To Redwood Materials, the rows of cardboard boxes in its gravel parking lot represent both the past and the future of electric vehicles. The makeshift storage space stretches for over 10 acres at Redwood’s new battery recycling site just outside Reno, Nevada. Most of the boxes are about the size of a washing machine and are wrapped in white plastic. But some lie open, revealing their contents: wirelesss keyboards, discarded toys, chunks of used Honda Civic batteries.
Far from trash, the battery materials in all these discarded items are a prize—the metals are valuable ingredients that could be critical to meeting exploding demand for electric vehicles.
Redwood Materials is one of a growing number of recycling companies working to provide an alternative to the landfill for lithium-ion batteries used in electronics and EVs. The company announced its plans for this $3.5 billion plant in Reno in mid-2022. The facility is expected to produce material for 1 million lithium-ion EV batteries by 2025, ramping up to 5 million by 2030. Redwood plans to start construction on an additional facility in the eastern US in 2023.

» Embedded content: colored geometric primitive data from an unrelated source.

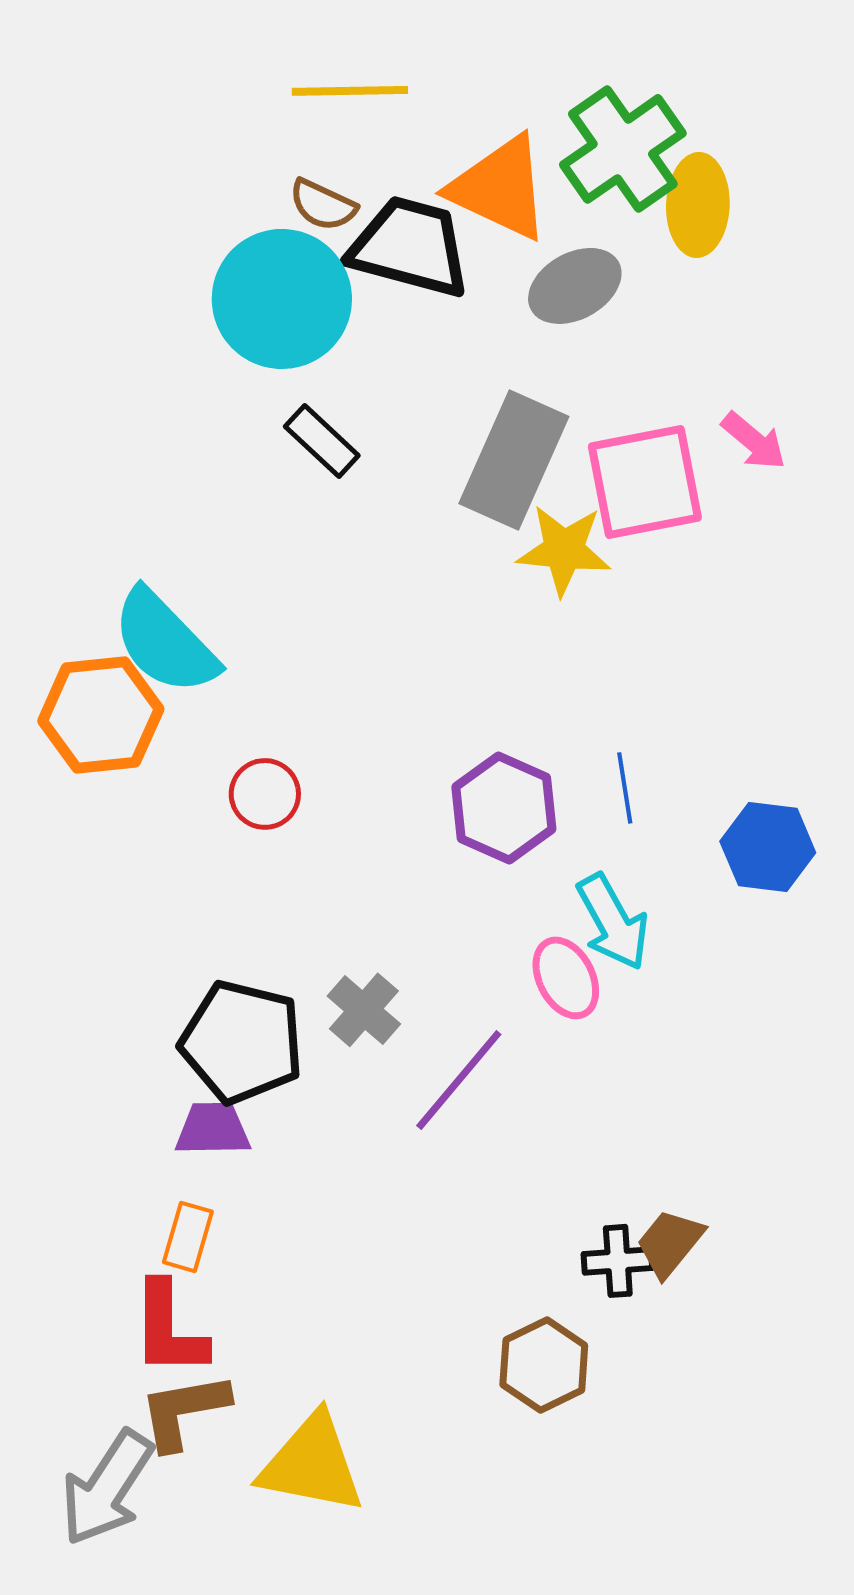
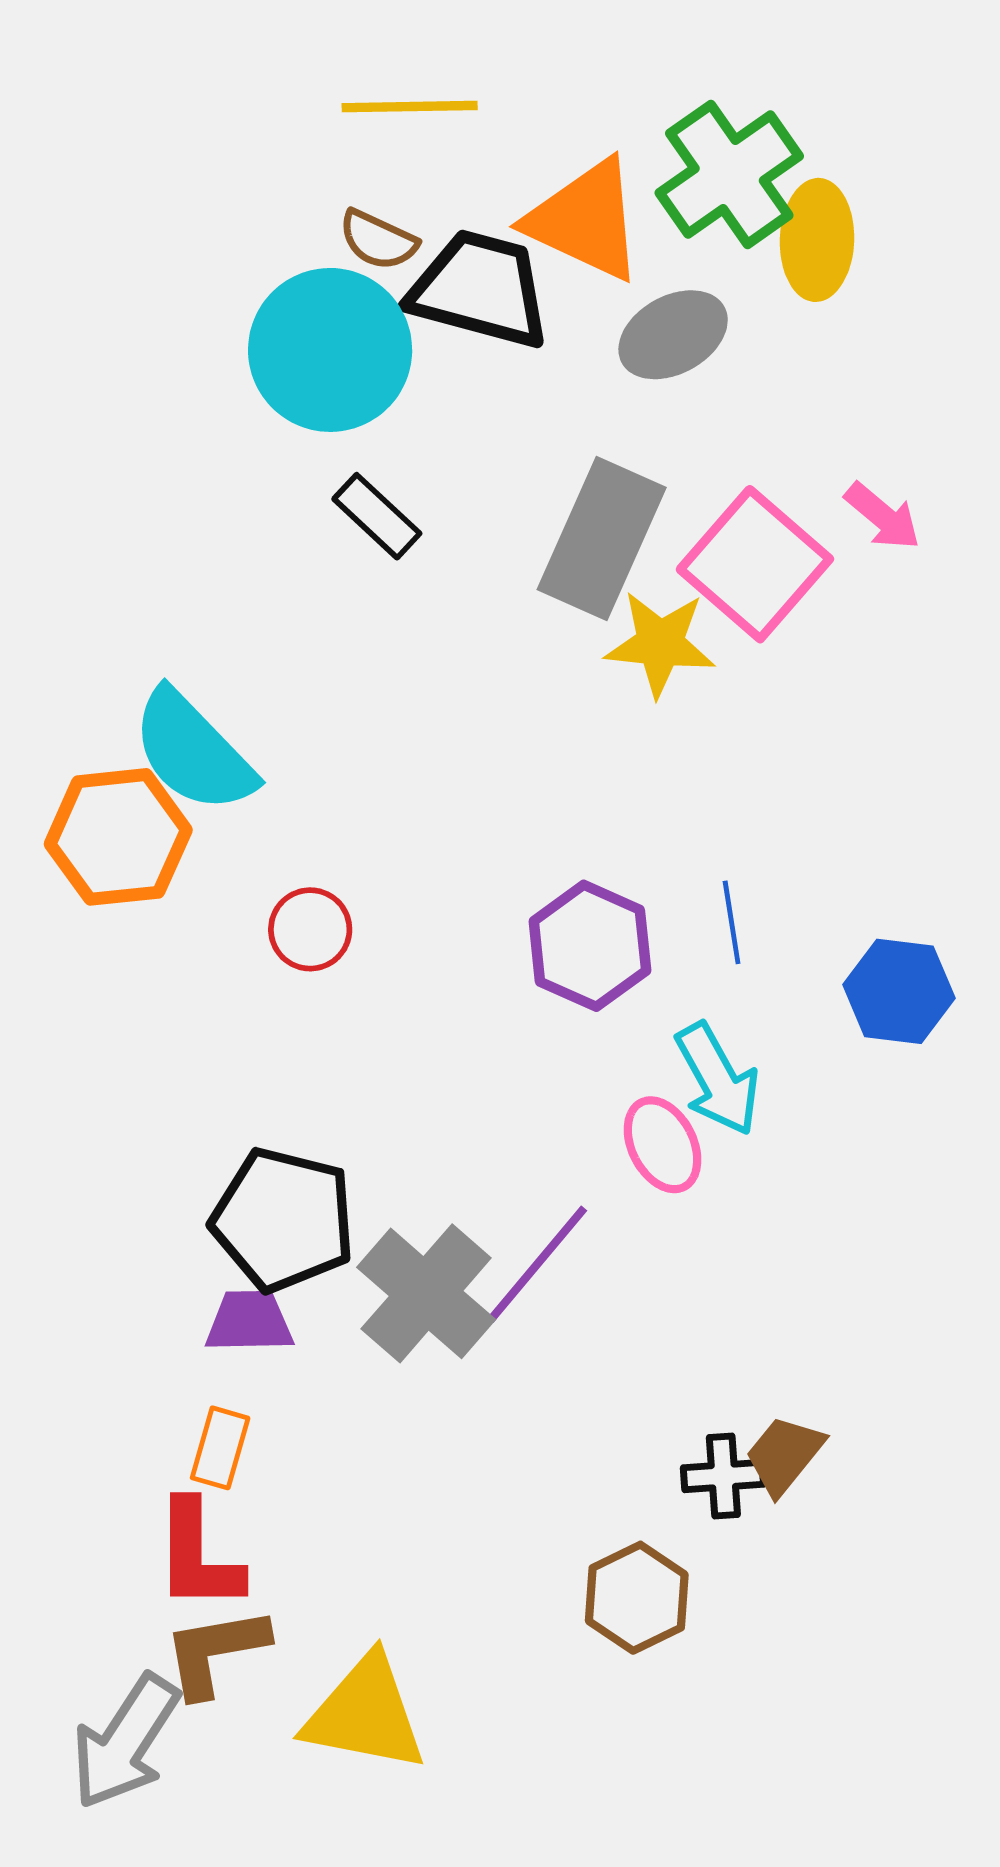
pink square: (645, 482) -> (755, 564), turned -38
gray cross: (364, 1010) -> (426, 1293), moved, size x1.6

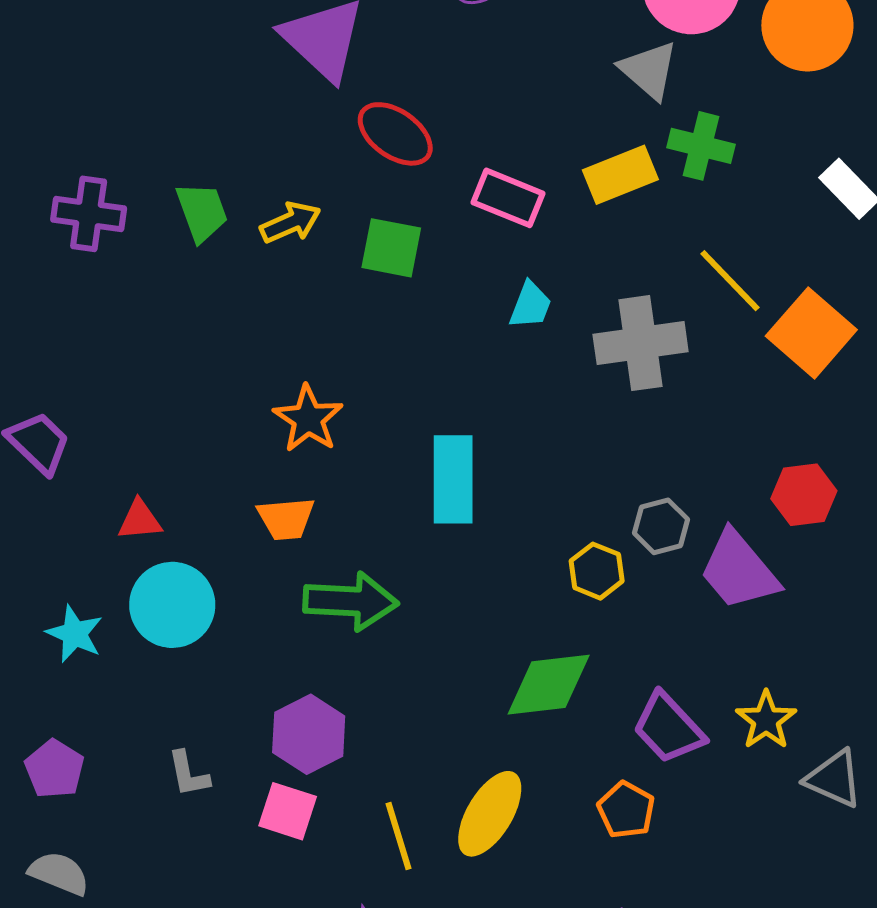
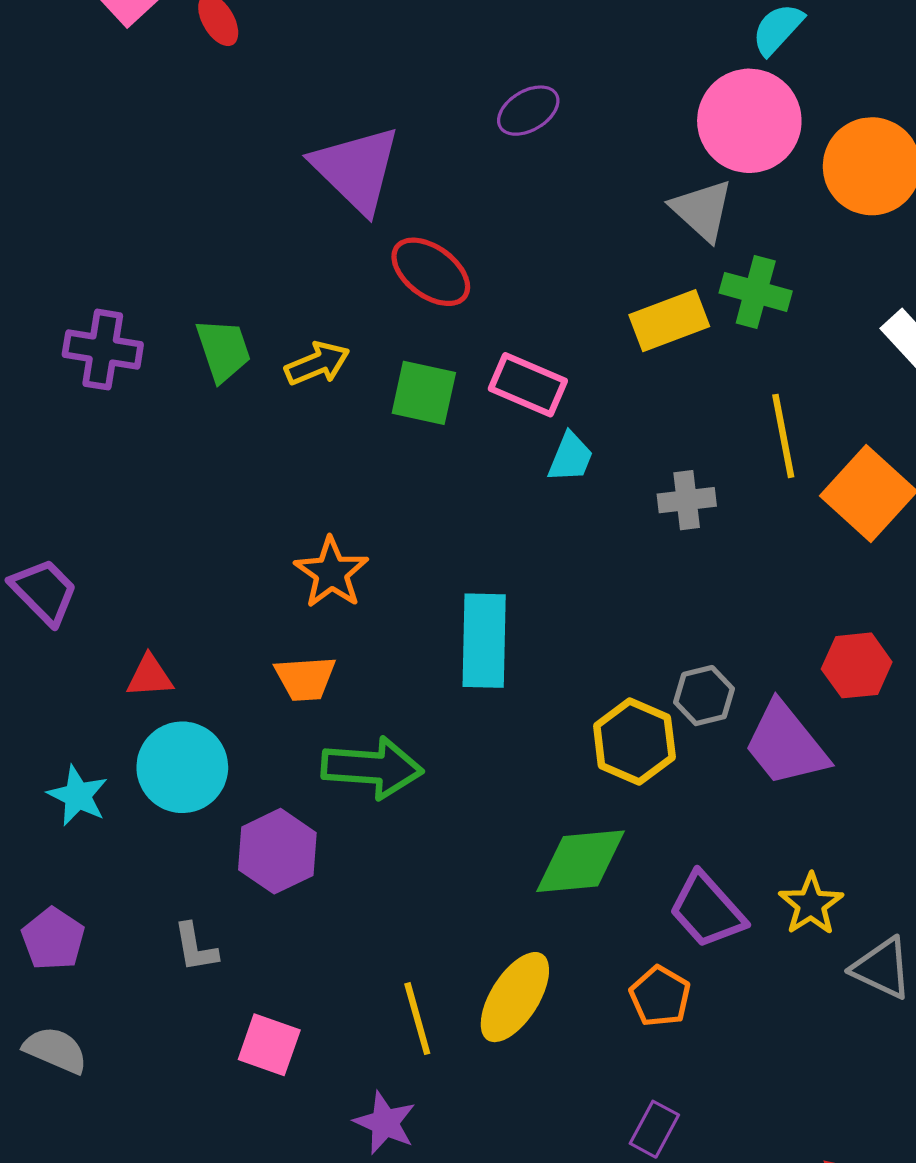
pink rectangle: (508, 198) -> (528, 385), moved
yellow line: (730, 281) -> (783, 436), turned 32
gray cross: (641, 343) -> (687, 500), size x0.6
yellow hexagon: (597, 571) -> (634, 742), size x1.4
purple hexagon: (309, 734) -> (277, 851), moved
pink square: (288, 811) -> (269, 1045), moved

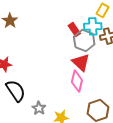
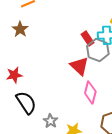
red triangle: (81, 62) -> (79, 66), moved

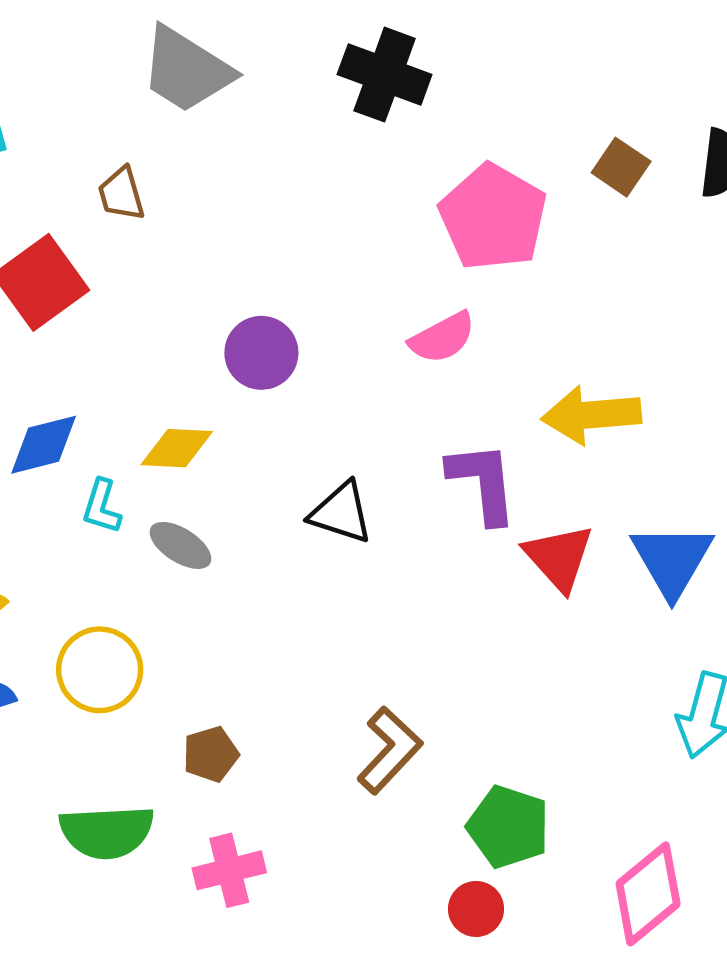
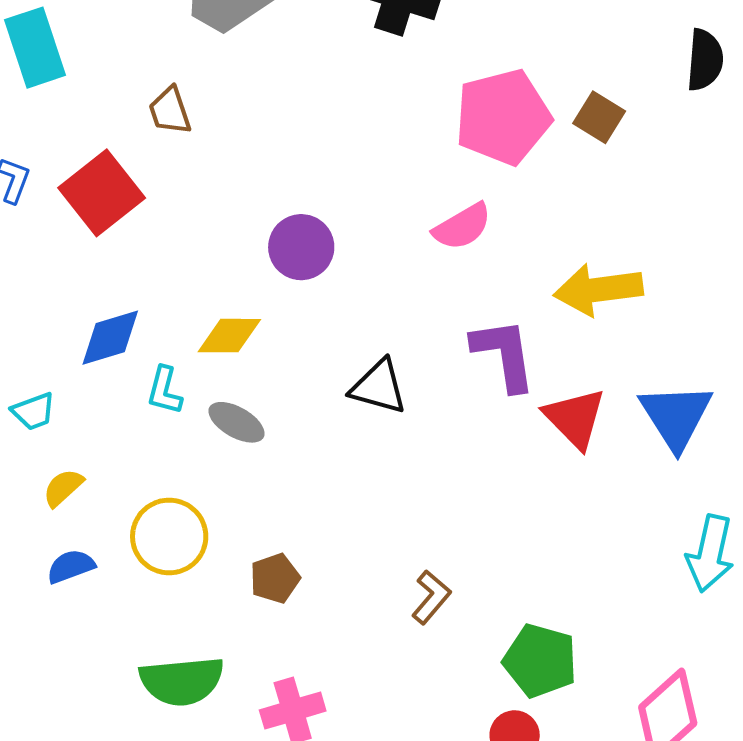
brown square: (621, 167) -> (599, 117), moved
pink pentagon: (493, 217) -> (503, 117), turned 30
brown L-shape: (390, 750) -> (431, 597), size x0.7
brown pentagon: (211, 754) -> (275, 578), moved

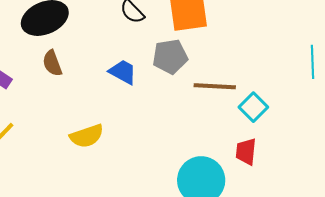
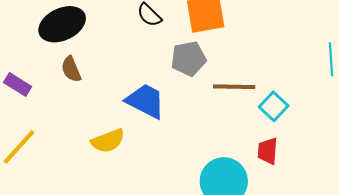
blue trapezoid: (123, 72) -> (146, 101), moved, size x1.4

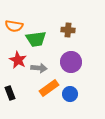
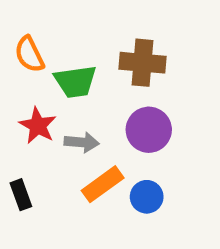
orange semicircle: (14, 26) -> (29, 54), turned 54
brown cross: (68, 30) -> (142, 63), size x1.5

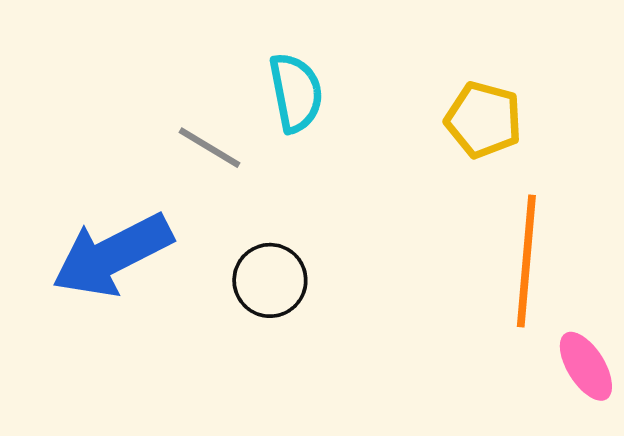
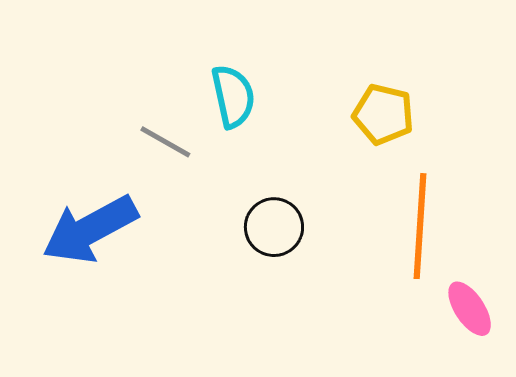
black circle: (270, 280) -> (274, 227), moved

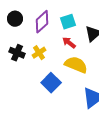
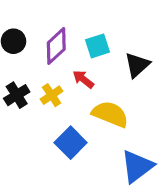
red arrow: (69, 43) -> (83, 79), moved
black cross: (17, 53) -> (17, 95), turned 35

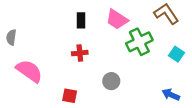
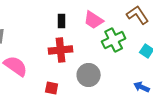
red cross: (80, 53) -> (61, 50), size x1.6
gray circle: (111, 81) -> (89, 75), size x1.5

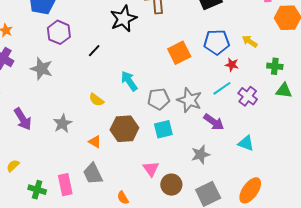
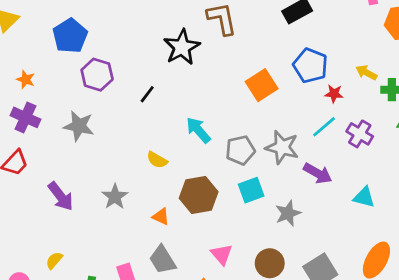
yellow arrow: (250, 41) -> (366, 73), moved
blue pentagon: (217, 42) -> (310, 66), turned 30
gray star: (200, 155) -> (288, 213), moved
pink triangle: (151, 169) -> (222, 254), moved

Meanwhile, the Canadian firm Li-Cycle currently operates four commercial facilities that can together recycle about 30,000 metric tons of batteries annually, with an additional three sites planned. Other US-based startups, like American Battery Technology Company, have also announced large commercial tests, joining an established recycling market in China and Europe.
While these new recycling ventures are better for the environment than burying metals in landfills, they’re also spurred by a booming market for electric vehicles. EV adoption is exploding in the US and around the world, bringing new demand for the metals that go into their batteries, especially lithium, nickel, and cobalt. EVs are expected to account for 13% of new vehicle sales in 2022, a number that’s expected to climb to about 30% by 2030. Supplying all those cars with batteries will require far more metals than are currently available.
More than 200 new mines could be needed by 2035 to provide enough material for just the cobalt, lithium, and nickel needed for EV batteries. Lithium production will need to grow by 20 times to meet demand for EVs by 2050.
Recycling could represent a major new source of raw materials. Globally, there was over 600,000 metric tons of recyclable lithium-ion batteries and related manufacturing scrap in 2021. That number is expected to top 1.6 million metric tons by 2030, according to the consulting firm Circular Energy Storage. And it could really take off after that, as the first generation of electric cars heads for the junkyards.